Followers of Jesus are called then to turn around and free others. That’s why Jesus’ prayer isn’t just about asking for forgiveness when we mess up, but it is practicing forgiveness for others. We receive and we share. Makes sense, right?

This whole dance, in the epistle of James, when we confess our sins, when we pray for each other, leads to healing. I don’t think that means that when we have a physical ailment, it’s because we sinned. Rather, being forgiven can feel like a ton of bricks have been lifted from us. We can straighten our backs and get a good night’s rest for once. We can begin working on tomorrow rather than dwelling solely in yesterday.

I recognize that forgiveness is a tricky thing to be talked about. Forgiveness can be weaponized against women, against people of color - forgive the people who have harmed you and hurt you and abused you. Go back and pretend like nothing ever happened.

Forgiveness is not a “get out of consequences” free card.

Being forgiven can be a step toward reparation and reconciliation of a broken relationship - but it is not all of the work that must be done.

Rather, forgiveness, especially in our pursuit of Jesus, is a choice we make for ourselves. Are we ready to forgive that person? Are we ready to let go of this situation? Are we willing to drop our bricks off on the way to the communion table?

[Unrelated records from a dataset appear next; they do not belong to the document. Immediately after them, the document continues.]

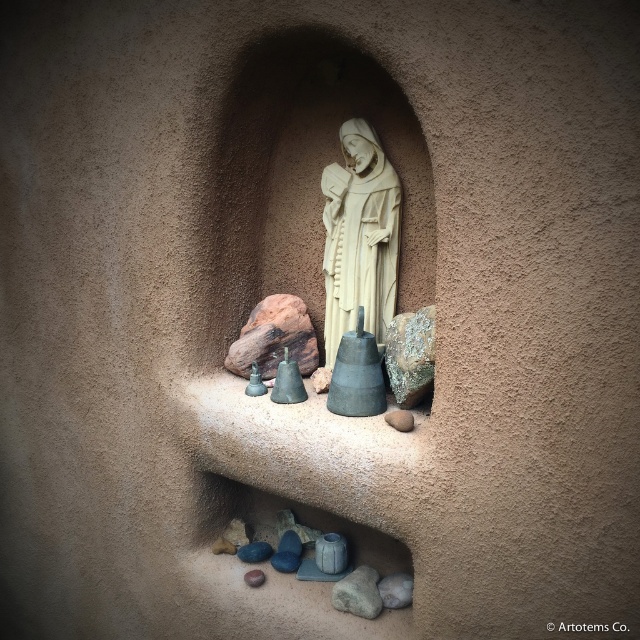 You are an interior designer planning to place a decorative item between the white stone statue at center and the smooth gray rock at center. The item you want to place is 10 inches long. Will there be enough space between them to fit the item?

The white stone statue at center is 12.96 inches from the smooth gray rock at center. Since the decorative item is 10 inches long, there is enough space to fit it between them.

You are an interior designer planning to place a small candle holder between the gray rough stone at center and the smooth gray rock at center. Which object should the candle holder be placed closer to if you want it to be near the larger one?

The gray rough stone at center is larger than the smooth gray rock at center, so the candle holder should be placed closer to the gray rough stone at center.

You are an architect designing a new religious space and want to place a statue in an alcove similar to the one shown. The statue will be positioned at the center of the alcove. Based on the image, where should you place the statue relative to the gray rough stone at center?

The statue should be placed at the center of the alcove, which is where the gray rough stone at center is located according to its coordinates at point (356, 593). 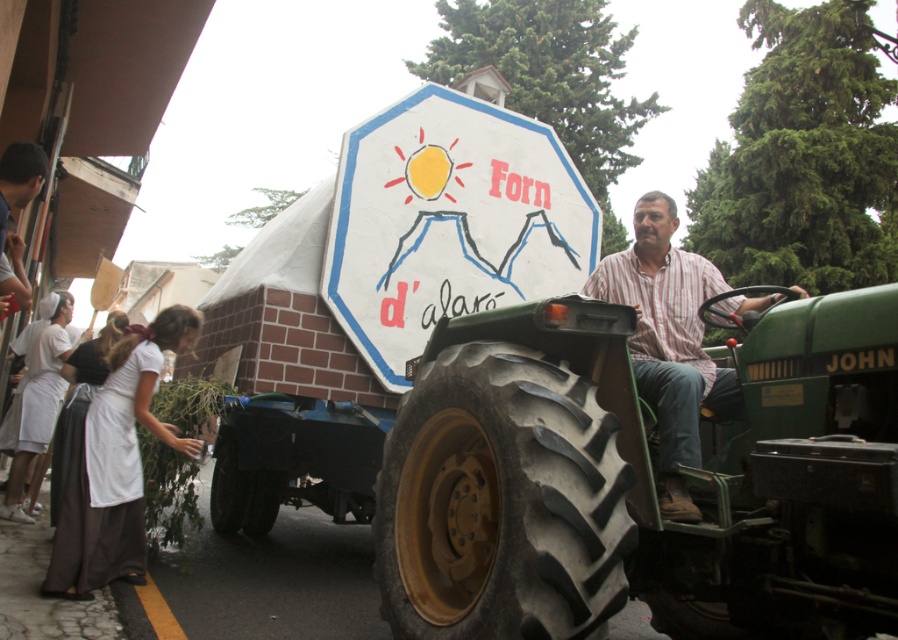 Question: Among these points, which one is nearest to the camera?

Choices:
 (A) (23, 456)
 (B) (333, 285)

Answer: (B)

Question: Estimate the real-world distances between objects in this image. Which object is farther from the white painted sign at center?

Choices:
 (A) white cloth at left
 (B) striped cotton shirt at center
 (C) green rubber tractor at center

Answer: (A)

Question: Is white painted sign at center in front of white cloth at left?

Choices:
 (A) no
 (B) yes

Answer: (B)

Question: Which point is closer to the camera?

Choices:
 (A) white cotton apron at lower left
 (B) white cloth at left
 (C) striped cotton shirt at center

Answer: (C)

Question: Can you confirm if green rubber tractor at center is bigger than striped cotton shirt at center?

Choices:
 (A) yes
 (B) no

Answer: (A)

Question: Can you confirm if white painted sign at center is smaller than striped cotton shirt at center?

Choices:
 (A) yes
 (B) no

Answer: (B) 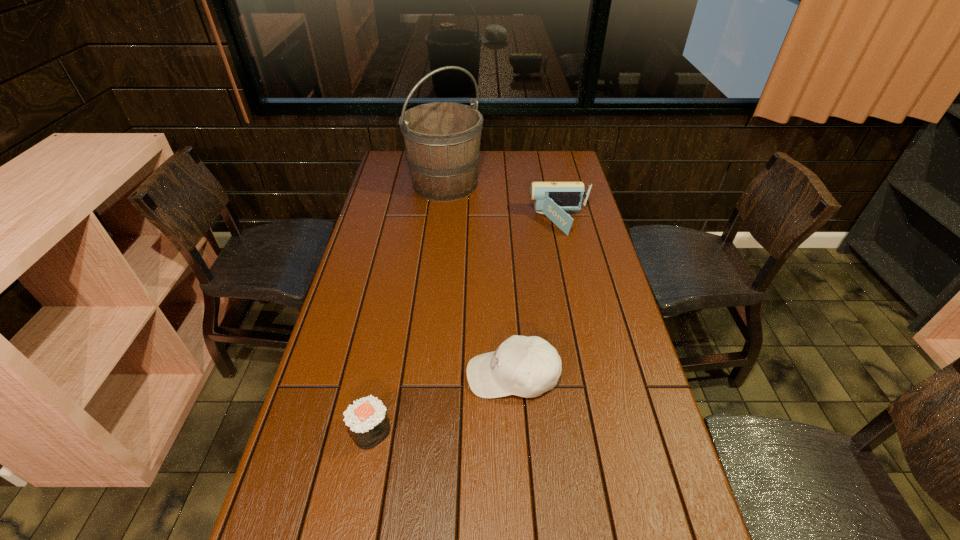 Where is `bucket`? bucket is located at coordinates (442, 139).

I want to click on the tallest object, so click(x=442, y=139).

Identify the location of the second farthest object. The height and width of the screenshot is (540, 960). (550, 198).

Identify the location of the second nearest object. The image size is (960, 540). (523, 366).

Locate an element on the screen. the shortest object is located at coordinates (366, 418).

You are a GUI agent. You are given a task and a screenshot of the screen. Output one action in this format:
    pyautogui.click(x=<x>, y=<y>)
    Task: Click on the sushi
    
    Given the screenshot: What is the action you would take?
    pyautogui.click(x=366, y=418)

Find the location of a particular element. The height and width of the screenshot is (540, 960). vacant area located on the front of the bucket is located at coordinates (436, 266).

The height and width of the screenshot is (540, 960). Identify the location of blank space located on the side of the second farthest object with the flip-out screen. (495, 222).

This screenshot has height=540, width=960. I want to click on vacant space positioned 0.390m on the side of the second farthest object with the flip-out screen, so click(x=420, y=222).

You are a GUI agent. You are given a task and a screenshot of the screen. Output one action in this format:
    pyautogui.click(x=<x>, y=<y>)
    Task: Click on the free region located on the side of the second farthest object with the flip-out screen
    
    Given the screenshot: What is the action you would take?
    pyautogui.click(x=457, y=222) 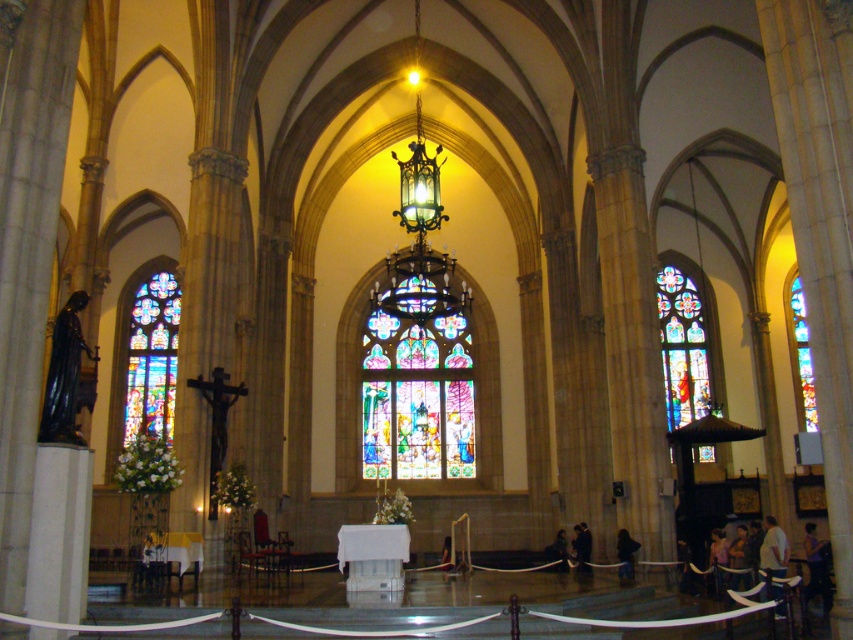 You are standing in the cathedral and want to move from the entrance to the altar. There are two points marked in the image, point 1 at coordinates point (451, 404) and point 2 at coordinates point (630, 536). Which point should you head towards to reach the altar first?

Point (451, 404) is behind point (630, 536), so you should head towards point (630, 536) first to reach the altar.

You are standing in the cathedral and want to take a photo of the multicolored stained glass at right and the dark skin textured person at lower right. Which object is wider in the image?

The multicolored stained glass at right is wider than the dark skin textured person at lower right.

You are standing in the cathedral and want to move from the entrance to the altar. You notice two points marked on the floor at coordinates point (x=805, y=410) and point (x=770, y=566). Which point should you step on first to reach the altar?

You should step on point (x=770, y=566) first because point (x=805, y=410) is behind it, meaning point (x=770, y=566) is closer to your starting position at the entrance. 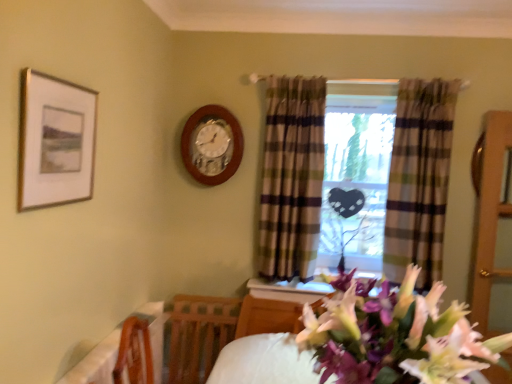 You are a GUI agent. You are given a task and a screenshot of the screen. Output one action in this format:
    pyautogui.click(x=<x>, y=<y>)
    Task: Click on the wooden wall clock at center
    This screenshot has height=384, width=512.
    Given the screenshot: What is the action you would take?
    pyautogui.click(x=212, y=145)

Consider the image. Measure the distance between pink silky flowers at center and camera.

pink silky flowers at center and camera are 32.97 inches apart from each other.

What is the approximate width of pink silky flowers at center?

pink silky flowers at center is 50.89 centimeters in width.

Locate an element on the screen. This screenshot has height=384, width=512. plaid fabric window at center is located at coordinates (419, 178).

What is the approximate width of plaid fabric window at center?

plaid fabric window at center is 11.43 inches wide.

Describe the element at coordinates (291, 177) in the screenshot. I see `plaid fabric curtain at center, arranged as the 1th curtain when viewed from the left` at that location.

At what (x,y) coordinates should I click in order to perform the action: click on wooden wall clock at center. Please return your answer as a coordinate pair (x, y). Looking at the image, I should click on (212, 145).

Which point is more distant from viewer, (155, 363) or (485, 298)?

The point (485, 298) is farther.

From a real-world perspective, who is located lower, wooden table at lower left or clear glass door at right?

wooden table at lower left is physically lower.

Is wooden table at lower left completely or partially outside of clear glass door at right?

Yes, wooden table at lower left is outside of clear glass door at right.

What's the angular difference between wooden table at lower left and clear glass door at right's facing directions?

There is a 90.6-degree angle between the facing directions of wooden table at lower left and clear glass door at right.

Is gold-framed picture at upper left in contact with clear glass door at right?

They are not placed beside each other.

Is gold-framed picture at upper left oriented towards clear glass door at right?

Yes, gold-framed picture at upper left is aimed at clear glass door at right.

Is point (59, 142) positioned behind point (510, 126)?

That is False.

The height and width of the screenshot is (384, 512). I want to click on table on the left of plaid fabric curtain at center, the second curtain viewed from the left, so click(x=96, y=363).

Is plaid fabric curtain at center, which is the first curtain in right-to-left order, to the left of wooden table at lower left from the viewer's perspective?

Incorrect, plaid fabric curtain at center, which is the first curtain in right-to-left order, is not on the left side of wooden table at lower left.

Does plaid fabric curtain at center, the second curtain viewed from the left, have a greater width compared to wooden table at lower left?

Yes, plaid fabric curtain at center, the second curtain viewed from the left, is wider than wooden table at lower left.

Is gold-framed picture at upper left oriented towards wooden table at lower left?

No.

Is gold-framed picture at upper left situated inside wooden table at lower left or outside?

gold-framed picture at upper left is outside wooden table at lower left.

Where is `table on the right side of gold-framed picture at upper left`? This screenshot has width=512, height=384. table on the right side of gold-framed picture at upper left is located at coordinates (96, 363).

Which object is wider, gold-framed picture at upper left or wooden table at lower left?

With larger width is wooden table at lower left.

Between wooden wall clock at center and plaid fabric curtain at center, the second curtain viewed from the left, which one is positioned in front?

plaid fabric curtain at center, the second curtain viewed from the left.

Is point (189, 160) positioned before point (417, 106)?

No, it is not.

Is wooden wall clock at center touching plaid fabric curtain at center, which is the first curtain in right-to-left order?

There is a gap between wooden wall clock at center and plaid fabric curtain at center, which is the first curtain in right-to-left order.

Who is shorter, wooden wall clock at center or plaid fabric curtain at center, the second curtain viewed from the left?

wooden wall clock at center.

Considering the relative sizes of wooden table at lower left and pink silky flowers at center in the image provided, is wooden table at lower left taller than pink silky flowers at center?

No, wooden table at lower left is not taller than pink silky flowers at center.

Is wooden table at lower left further to camera compared to pink silky flowers at center?

Yes.

Which is more distant, (113, 337) or (448, 358)?

The point (113, 337) is farther.

From a real-world perspective, is wooden table at lower left over pink silky flowers at center?

No, from a real-world perspective, wooden table at lower left is not above pink silky flowers at center.

Between plaid fabric curtain at center, the second curtain from the right, and clear glass door at right, which one appears on the right side from the viewer's perspective?

From the viewer's perspective, clear glass door at right appears more on the right side.

In the scene shown: Is the position of plaid fabric curtain at center, the second curtain from the right, less distant than that of clear glass door at right?

No.

Considering the points (272, 188) and (508, 111), which point is in front, point (272, 188) or point (508, 111)?

Point (508, 111)

Is plaid fabric curtain at center, the second curtain from the right, completely or partially outside of clear glass door at right?

Indeed, plaid fabric curtain at center, the second curtain from the right, is completely outside clear glass door at right.

Where is `glass door above the wooden table at lower left (from a real-world perspective)`? This screenshot has width=512, height=384. glass door above the wooden table at lower left (from a real-world perspective) is located at coordinates (489, 210).

Where is `glass door located underneath the gold-framed picture at upper left (from a real-world perspective)`? This screenshot has height=384, width=512. glass door located underneath the gold-framed picture at upper left (from a real-world perspective) is located at coordinates (489, 210).

When comparing their distances from gold-framed picture at upper left, does pink silky flowers at center or plaid fabric curtain at center, the second curtain viewed from the left, seem further?

plaid fabric curtain at center, the second curtain viewed from the left, lies further to gold-framed picture at upper left than the other object.

Looking at the image, which one is located further to plaid fabric curtain at center, the second curtain viewed from the left, wooden table at lower left or plaid fabric window at center?

Based on the image, wooden table at lower left appears to be further to plaid fabric curtain at center, the second curtain viewed from the left.

From the image, which object appears to be nearer to plaid fabric curtain at center, the second curtain from the right, wooden table at lower left or plaid fabric window at center?

plaid fabric window at center is closer to plaid fabric curtain at center, the second curtain from the right.

Considering their positions, is wooden wall clock at center positioned closer to plaid fabric curtain at center, the second curtain from the right, than wooden table at lower left?

wooden wall clock at center.

From the image, which object appears to be nearer to gold-framed picture at upper left, clear glass door at right or plaid fabric curtain at center, the second curtain viewed from the left?

plaid fabric curtain at center, the second curtain viewed from the left, lies closer to gold-framed picture at upper left than the other object.

Consider the image. Which object lies further to the anchor point pink silky flowers at center, wooden wall clock at center or wooden table at lower left?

Archbishop Desmond Tutu in his book on Forgiveness says it this way - “Without forgiveness, we have no future.”

Forgiveness is a release of toxic relationships and our haunting past in a way that opens up new possibilities for our lives.

Sometimes, that leads to rekindling and restoring relationships and trust. We might be able to re-turn to places we once thought lost to us, even to this communion table which we may have been told is fenced off to us. Sometimes, it just allows us to move on and turn into a new direction in our own lives, finding healing in our time and way, and lets those who have wronged us face their consequences and move into their own future, whatever that might be.

I believe God wants us to have a transformed future. Each of us carry bricks this morning. Some of us have been carrying them for a long time. Some of us have gotten used to them. What if we let go? What if we dropped them off and tasted a little more of the freedom God has for us?

What if our mission as a church continued to be to help our community, our neighborhood, and our families have a transformed future? Or what if we as a church needed to spend a season, rather than talking at our neighborhood, listening and even offering our own “I’m sorry” to those who have been hurt or ignored by us?

There is an old story that is supposed to be based on a true event at a liberal arts school up in the Northwest. One day on campus, faced often with hostile conversations about faith, one young passionate Christian setup a booth with the words “confession” written on them. But rather than invite people to come confess their sins to the church, the young Christian behind the booth confessed the sins of the church to a skeptical and wounded student body.

If churches in North America have any future, it is a future grounded not in believing we have all the answers but in humility and gentleness and a willingness to confess when we get it wrong.

Friends, core to who we are as a church is our communion table. We practice every week, and I know sometimes that can feel different. We call ourselves Disciples of Christ because we want to sit with Jesus - we want to stay close to Jesus. At the table, Jesus does more than offer us wisdom - Jesus shares his life with us.

And when we see Jesus, we see love, God’s love for us.

God who forgives us. Who invites us to know this love and be loved and share that love. A God who invites us to release and return, finding rest and liberation in him.

Are we you heavy burdened today?

Lay down those burdens. Pull up a chair. Taste the good news. You are forgiven. Thanks be to God!